We add a new column to the dataframe indicating which topic it is closest to

In [17]:
df = add_nmf_topics(df, "idea", nmf_model)

We plot the engagement and sentiment scores for each topic:

In [26]:
px.box(df, x="idea_topic", y="engagement").show()
px.box(df, x="idea_topic", y="sentiment_polarity").show()

#### Interpreatation:
We can see, that there are no drastic differences in sentiment per topic, but topic 2 seems to get more engagement than the others overall.

Here's a histogram of all the topics, you can clearly see that topic 4 has the most ideas submitted

In [19]:
px.histogram(df["idea_topic"])

On the  other hand it seems like experts seem to favour topic 2 quite drastically

In [20]:
count_expert_selected = (
    df[df["expert_selected"] == 1]
    .groupby("idea_topic")
    .count()["expert_selected"]
    .to_frame()
    .reset_index()
)
px.bar(count_expert_selected, x="idea_topic", y="expert_selected")

## Supervised learning

We transform the ideas to term frequency-inverse document frequency vectors, and then try to see
whether we can reliably classify if an idea is going to be selected by an expert or not.

In [21]:
from sklearn.dummy import DummyClassifier
from sklearn.ensemble import RandomForestClassifier

from utils.learn import evaluate_model

X = nmf_model.tf_idf.transform(df["idea"])
y = df["expert_selected"].tolist()

We test 2 models on the data:
 - DummyClassifier: A classifier that does not learn anything from the data, we use it to obtain chance level accuracy scores
 - RandomForest: An ensemble learning method that usually performs well in classification tasks and is quite robust against overfitting

In order to evaluate whether RandomForest performs any better than a the Dummy we conduct the following simulation 500 times:
 - We shuffle the data and divide it into a training and a testing set by a random split
 - We fit the models to the training part of the dataset
 - We test the models' accuracy on data it has not seen before, thereby seeing how much it generalises

In [22]:
n_sim=500
dummy_accuracy = evaluate_model(
    DummyClassifier,
    X,y,
    n_sim=n_sim
)
rforest_accuracy = evaluate_model(
    RandomForestClassifier,
    X,y,
    n_sim=n_sim
)
evaluation_df = pd.DataFrame({
    "model": ["Dummy"]*n_sim+["RandomForest"]*n_sim,
    "accuracy": list(dummy_accuracy) + list(rforest_accuracy)
})

After the simulations we look at the box plot of accuracy scores to see if the two models perform significantly differently

In [23]:
px.box(evaluation_df, x="model", y="accuracy", points="all")
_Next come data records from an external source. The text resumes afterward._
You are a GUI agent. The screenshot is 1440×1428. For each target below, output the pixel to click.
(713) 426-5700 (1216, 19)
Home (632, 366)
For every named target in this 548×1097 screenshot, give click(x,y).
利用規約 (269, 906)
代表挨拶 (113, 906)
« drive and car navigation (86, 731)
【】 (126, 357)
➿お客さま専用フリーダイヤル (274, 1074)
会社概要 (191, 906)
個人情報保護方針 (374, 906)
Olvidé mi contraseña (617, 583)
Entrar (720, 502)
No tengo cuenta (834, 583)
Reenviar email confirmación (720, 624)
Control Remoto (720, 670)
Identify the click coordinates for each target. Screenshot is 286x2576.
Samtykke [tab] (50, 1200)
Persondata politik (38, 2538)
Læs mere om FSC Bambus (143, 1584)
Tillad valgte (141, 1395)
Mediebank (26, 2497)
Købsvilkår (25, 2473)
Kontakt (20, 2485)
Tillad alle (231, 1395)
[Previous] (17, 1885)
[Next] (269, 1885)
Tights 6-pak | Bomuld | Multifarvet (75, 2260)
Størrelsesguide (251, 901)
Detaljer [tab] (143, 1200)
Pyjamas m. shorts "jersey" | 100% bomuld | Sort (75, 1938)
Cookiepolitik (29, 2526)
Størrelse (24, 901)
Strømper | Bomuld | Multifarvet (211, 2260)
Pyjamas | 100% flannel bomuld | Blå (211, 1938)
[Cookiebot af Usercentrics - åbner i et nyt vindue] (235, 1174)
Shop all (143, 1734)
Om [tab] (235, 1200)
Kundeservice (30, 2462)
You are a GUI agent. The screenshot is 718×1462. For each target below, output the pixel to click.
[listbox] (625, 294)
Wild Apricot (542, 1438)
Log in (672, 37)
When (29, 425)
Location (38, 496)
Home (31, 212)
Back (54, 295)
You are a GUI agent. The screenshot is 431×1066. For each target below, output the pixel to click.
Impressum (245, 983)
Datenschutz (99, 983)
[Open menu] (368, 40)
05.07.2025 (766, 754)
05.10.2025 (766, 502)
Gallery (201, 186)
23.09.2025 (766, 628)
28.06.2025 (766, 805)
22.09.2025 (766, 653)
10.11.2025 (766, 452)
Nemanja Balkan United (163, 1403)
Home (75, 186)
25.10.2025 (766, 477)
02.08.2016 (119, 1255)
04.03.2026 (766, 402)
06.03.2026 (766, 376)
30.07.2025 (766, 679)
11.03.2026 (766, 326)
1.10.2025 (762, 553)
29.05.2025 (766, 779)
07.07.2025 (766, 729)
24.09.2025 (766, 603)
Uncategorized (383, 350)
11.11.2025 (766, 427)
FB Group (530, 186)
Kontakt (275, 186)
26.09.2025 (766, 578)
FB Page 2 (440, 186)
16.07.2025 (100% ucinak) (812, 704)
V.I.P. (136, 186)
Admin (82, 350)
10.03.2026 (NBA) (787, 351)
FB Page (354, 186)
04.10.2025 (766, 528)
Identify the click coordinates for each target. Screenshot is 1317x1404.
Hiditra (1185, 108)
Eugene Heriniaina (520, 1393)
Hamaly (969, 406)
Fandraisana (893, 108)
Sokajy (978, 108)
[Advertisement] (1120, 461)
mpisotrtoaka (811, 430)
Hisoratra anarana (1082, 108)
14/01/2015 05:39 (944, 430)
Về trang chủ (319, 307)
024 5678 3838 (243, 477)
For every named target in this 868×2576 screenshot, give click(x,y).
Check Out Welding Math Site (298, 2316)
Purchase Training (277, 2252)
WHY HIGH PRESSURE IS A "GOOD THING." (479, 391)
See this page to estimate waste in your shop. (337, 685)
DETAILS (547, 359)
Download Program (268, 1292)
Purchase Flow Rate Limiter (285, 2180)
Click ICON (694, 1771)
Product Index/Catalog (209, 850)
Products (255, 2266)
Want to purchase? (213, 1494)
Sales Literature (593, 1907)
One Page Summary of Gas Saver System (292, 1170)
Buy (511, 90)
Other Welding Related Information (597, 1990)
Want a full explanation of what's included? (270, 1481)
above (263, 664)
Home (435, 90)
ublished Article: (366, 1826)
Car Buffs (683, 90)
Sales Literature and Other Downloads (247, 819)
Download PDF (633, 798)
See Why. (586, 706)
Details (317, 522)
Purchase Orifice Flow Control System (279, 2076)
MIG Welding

And we run a t-test to see whether the accuracy scores are significantly different from each other.

In [24]:
from scipy.stats import ttest_ind

ttest_ind(dummy_accuracy, rforest_accuracy)

Ttest_indResult(statistic=0.625619924899416, pvalue=0.5317073023141603)

#### Interpretation:
It can clearly be seen from the visualization that the models perform virtually identically.
Our t-test yields a p-value way above 0.05, meaning that there is a high probability that the small difference there is between the two distributions is simply due to random noise.

This essentially means that we did **not** manage to obtain a model that is capable of classifying an ideas as worthy for consideration based on word usage.

It must be mentioned, that this model is not particularly sofisticated, nor do we have a particularly large dataset to work with.
Deep learning methods on larger datasets could obtain more meaningful results.